Running and cell parameters
There was no correlation between performance and the amount of Ki-67 positive cells (rs = 0.29, p = 0.39, Fig. 3a), cells of neuronal lineage (rs = -0.09, p = 0.79, Fig. 3b) and pyknotic cells (rs = -0.38, p = 0.28, Fig. 3c), respectively. Performing mice could be grouped in three activity classes. Five mice were allocated to the first category that did less than an average of 1000 revolutions per day. The second category comprised three animals that ran between 1000–3000 revolutions, whereas the third category included three animals that performed more than a daily amount of 10'000 revolutions on average. Daily running activity of each individual varied considerably. On average, the wild animals performed significantly less than C57BL/6 laboratory mice, under identical experimental conditions, (p = 0.047; Klaus et al., in preparation).
No gender specific difference within experimental groups
Within the limits of statistical power set by the low number of females in this study, no gender dependent difference were found in any experimental group for any of the parameters investigated (data not shown).
Discussion
In this study we investigated for the first time whether wheel running has an impact on cell proliferation, neurogenesis and cell death in wild long-tailed wood mice, but found none.
Voluntary running affects cell proliferation and neurogenesis in laboratory rodents but not in wood mice
Physical exercise leads to neuromorphological and neurobehavioural alterations in the brain of laboratory rodents. It increases cell proliferation and neurogenesis [16,35], enhances dendritic spine density on granule cells [36,37], stimulates neurotrophic factor activity [22,38] and correlates with improved cognitive functions in spatial [35,39,40] and non-spatial memory tasks [41,42]. In rats, hippocampal BDNF is increased after two nights of free access to a running wheel [23] and a single week of exercise is sufficient to improve memory performance in the water maze task [43]. The effects of physical exercise on cell proliferation and neurogenesis, as well as neurobehavioral features, are age-independent [41,44-46].
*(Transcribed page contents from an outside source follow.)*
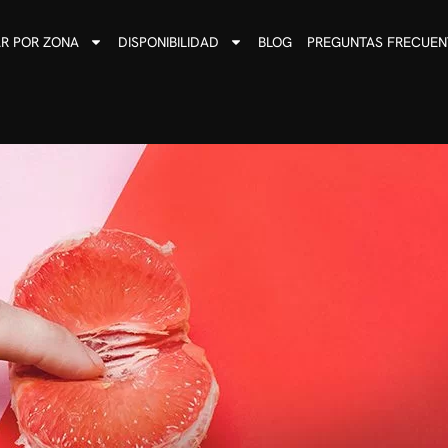
R POR ZONA
DISPONIBILIDAD
BLOG
PREGUNTAS FRECUEN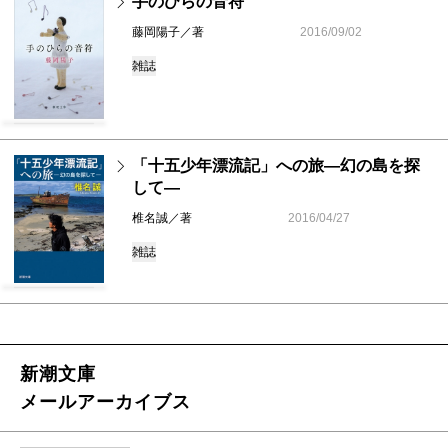
手のひらの音符
藤岡陽子／著
2016/09/02
雑誌
「十五少年漂流記」への旅―幻の島を探
して―
椎名誠／著
2016/04/27
雑誌
新潮文庫
メールアーカイブス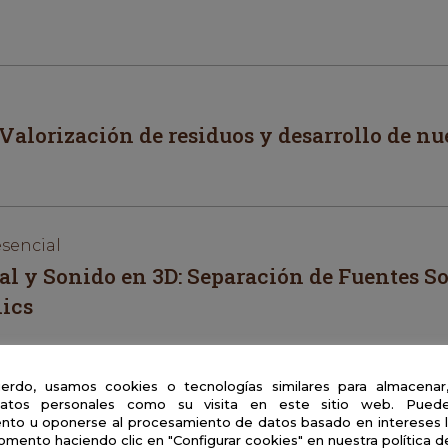
Valorización de residuos y desarrollo de nu
esencial
ial y Sonido en 3D: Separación de Fuentes S
ics
erdo, usamos cookies o tecnologías similares para almacenar
atos personales como su visita en este sitio web. Puede
nto u oponerse al procesamiento de datos basado en intereses 
omento haciendo clic en "Configurar cookies" en nuestra política d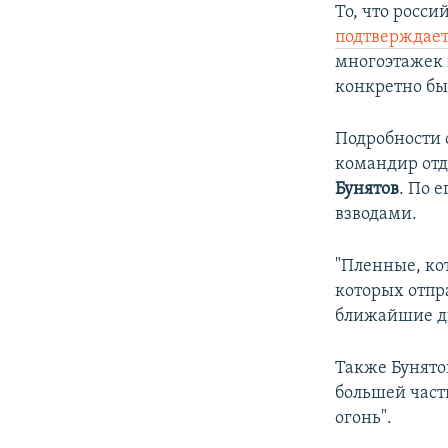
То, что росси
подтверждает
многоэтажек н
конкретно бы
Подробности 
командир отд
Бунятов
. По 
взводами.
"Пленные, кот
которых отпра
ближайшие дн
Также Бунято
большей част
огонь".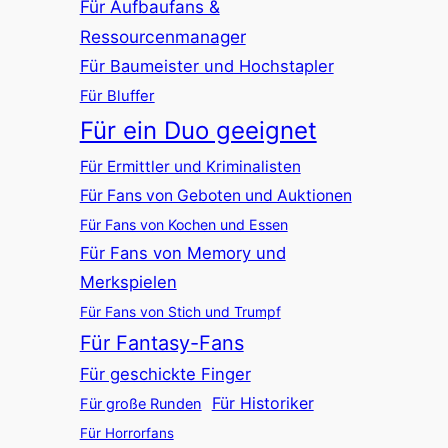
Für Aufbaufans &
Ressourcenmanager
Für Baumeister und Hochstapler
Für Bluffer
Für ein Duo geeignet
Für Ermittler und Kriminalisten
Für Fans von Geboten und Auktionen
Für Fans von Kochen und Essen
Für Fans von Memory und
Merkspielen
Für Fans von Stich und Trumpf
Für Fantasy-Fans
Für geschickte Finger
Für Historiker
Für große Runden
Für Horrorfans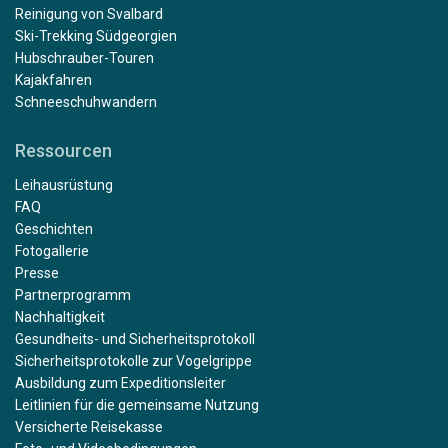
Reinigung von Svalbard
Ski-Trekking Südgeorgien
Hubschrauber-Touren
Kajakfahren
Schneeschuhwandern
Ressourcen
Leihausrüstung
FAQ
Geschichten
Fotogallerie
Presse
Partnerprogramm
Nachhaltigkeit
Gesundheits- und Sicherheitsprotokoll
Sicherheitsprotokolle zur Vogelgrippe
Ausbildung zum Expeditionsleiter
Leitlinien für die gemeinsame Nutzung
Versicherte Reisekasse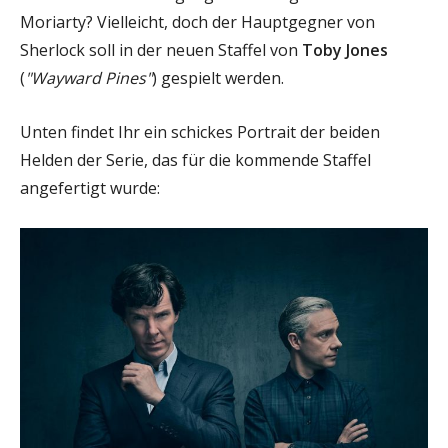
Moriarty? Vielleicht, doch der Hauptgegner von
Sherlock soll in der neuen Staffel von
Toby Jones
(
"Wayward Pines"
) gespielt werden.
Unten findet Ihr ein schickes Portrait der beiden
Helden der Serie, das für die kommende Staffel
angefertigt wurde: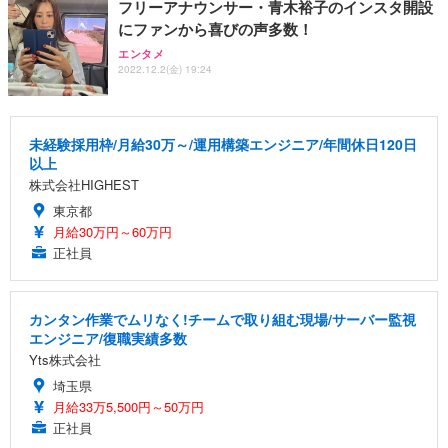
フリーアナウンサー・青木裕子のインスタ開設
にファンから喜びの声多数！
エンタメ
2022.12.2(金) 19:24
未経験採用枠/月給30万～/運用構築エンジニア/年間休日120日
以上
株式会社HIGHEST
東京都
月給30万円～60万円
正社員
カンタン作業でムリなく!チームで取り組む現場/サーバー監視
エンジニア/復職実績多数
Yts株式会社
埼玉県
月給33万5,500円～50万円
正社員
Here, we demonstrate that in wild wood mice voluntary running has no impact on cell proliferation, neurogenesis and apoptosis in the hippocampus. Not only does physical exercise not influence cell proliferation and neurogenesis, but AHN seems also resistant to changes in the environment as indicated by the lack of differences between animals sacrificed immediately after trapping and those housed in the laboratory.
Why is there no exercise effect in wood mice?
Exercise-induced increase in neurogenesis and cell proliferation may be counterbalanced by stress, which has a suppressive effect on granule cell genesis [47]. However, as the extreme environmental change from natural living conditions to laboratory housing, be it with or without running wheel, did not cause changes in any AHN-related cellular processes, we expect that stress is not involved. In daily home cage observation we did not see any sign of stress or discomfort. No stereotypic behaviour could be detected [48]. In addition a previous study with wild wood mice showed that short-term captivity is not stressful enough to decrease adult neurogenesis [7].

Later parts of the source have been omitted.